A Business Case is a proposal to invest significant resource in an undertaking (for example a project or business change) that will provide specific benefits to the owning organisation. In doing so, the business case must provide fundamental information to decision makers (those approving the business case) to ensure that the proposal is:

  • in line with the goals, objectives and priorities of the business.
  • affordable (and delivers value or return for the required investment).
  • deliverable (i.e. the inherent risks have been considered and analysed), and therefore is:
  • the right proposal to invest effort or resource in at the time, and that it will deliver benefits for the resource it will consume.

A Business Case should define the underlying Business need or opportunity and potential options, together with ‘deliverability’ of those options in line with Business needs. It also provides the fundamental platform for defining the key aims (objectives) of a project and is a crucial input to the project definition process. Therefore, a Business Case itself has three key objectives:

  • to define specific Business objectives and proposed option/proposal, and the tangible benefits this will bring.
  • to ensure that the proposal is inherently ‘deliverable’ within the timescales and broad resources (costs) estimated.
  • to provide the input to the decision-making process that will confirm Business commitment to the proposal or otherwise.

When is a Business Case required – or not?

It is important to provide some form of guidance as to when a business case is required or not, which is especially useful when the answer to that decision becomes less obvious. If it is a major change or investment or involves a major change to a core process within a business for example, it will be a simple decision. At the other end of the scale, we would not expect to write a full business case for relatively minor changes to business processes and systems. The challenge comes when we have items that sit exactly in the middle between these two extremes – that is where some form of clear guidance will be extremely useful. Finally, it is typically a mistake to define guidance (or some form of threshold) purely on the financial value of an investment (i.e. greater “x” $ etc).

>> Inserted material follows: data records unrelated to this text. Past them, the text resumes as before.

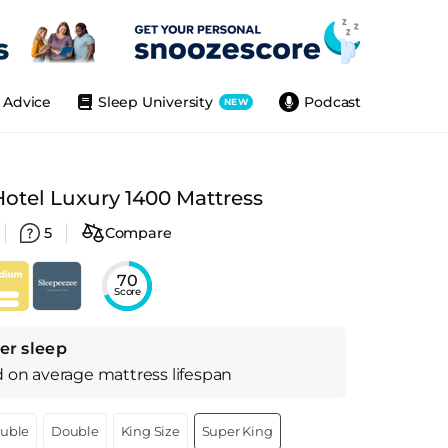
Advice
Sleep University
Podcast
NEW
otel Luxury 1400 Mattress
5
Compare
70
Score
er sleep
d on
average
mattress
lifespan
ouble
Double
King Size
Super King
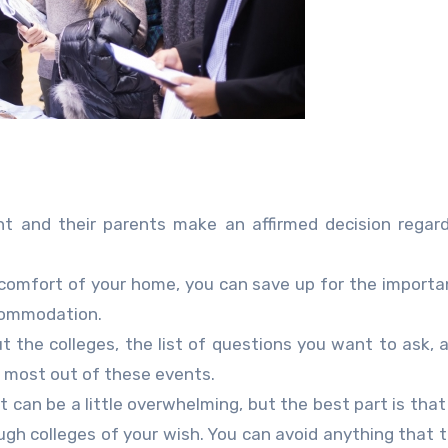
t and their parents make an affirmed decision regar
e comfort of your home, you can save up for the importan
ccommodation.
ut the colleges, the list of questions you want to ask, 
e most out of these events.
hat can be a little overwhelming, but the best part is tha
ough colleges of your wish. You can avoid anything that 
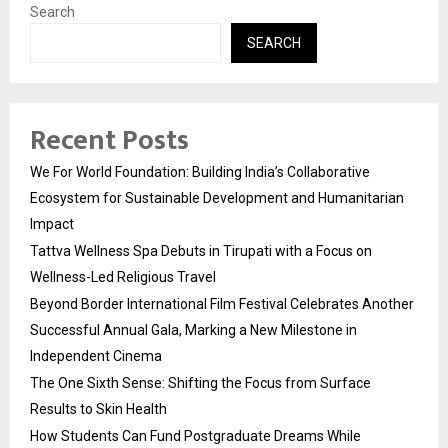
Search
SEARCH
Recent Posts
We For World Foundation: Building India’s Collaborative
Ecosystem for Sustainable Development and Humanitarian
Impact
Tattva Wellness Spa Debuts in Tirupati with a Focus on
Wellness-Led Religious Travel
Beyond Border International Film Festival Celebrates Another
Successful Annual Gala, Marking a New Milestone in
Independent Cinema
The One Sixth Sense: Shifting the Focus from Surface
Results to Skin Health
How Students Can Fund Postgraduate Dreams While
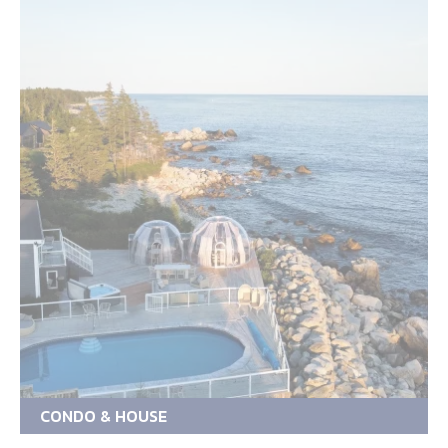
CONDO & HOUSE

In most Businesses, projects often fall into three categories:

  1. Strategic: e.g. opening up new business lines or major new market opportunities
  2. Tactical: to improve core business or business processes
  3. Operational: delivering or maintaining core capability.

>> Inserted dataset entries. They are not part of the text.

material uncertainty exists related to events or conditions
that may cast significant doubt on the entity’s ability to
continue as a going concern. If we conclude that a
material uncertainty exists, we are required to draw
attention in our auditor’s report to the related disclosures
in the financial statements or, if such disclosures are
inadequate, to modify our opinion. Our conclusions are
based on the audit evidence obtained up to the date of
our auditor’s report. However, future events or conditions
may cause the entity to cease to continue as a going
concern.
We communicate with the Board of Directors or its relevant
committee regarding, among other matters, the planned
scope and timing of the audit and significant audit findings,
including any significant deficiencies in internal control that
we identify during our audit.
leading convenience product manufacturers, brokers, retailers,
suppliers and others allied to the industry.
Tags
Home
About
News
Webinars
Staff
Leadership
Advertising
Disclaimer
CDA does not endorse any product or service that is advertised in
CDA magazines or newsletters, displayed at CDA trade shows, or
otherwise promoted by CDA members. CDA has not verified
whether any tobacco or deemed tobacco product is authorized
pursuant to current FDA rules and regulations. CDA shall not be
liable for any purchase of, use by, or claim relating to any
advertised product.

Business Cases should always be prepared for all category 1 & 2 projects, and usually for category 3. In category 3, where there are few decisions to be made, a full business case may not be required, however, the objectives of any project must always be recorded and validated with stakeholders as part of effective project management.

It is important to provide guidance in any business (by providing simple  ‘rules’) for when a business the degrees required, otherwise a vacuum often occurs where staff are simply unsure when one is needed.  The following is very simple but could at least be a starting point for doing this in your business:

Likely to require a Business Case:Less likely:
New business process / systemIT system modification
Change programmeMinor business change
Major change to Business ProcessMinor process change/improvement
Transformation programme
Major Asset procurement / development

Other factors that influence whether a Business Case is required or beneficial

  • The degree of importance to the Business.
  • Level of effort involved in delivering the solution inherent in the business case.
  • Level of risk required in the proposal /solution / or benefits.
  • The quantity of benefit in the proposal.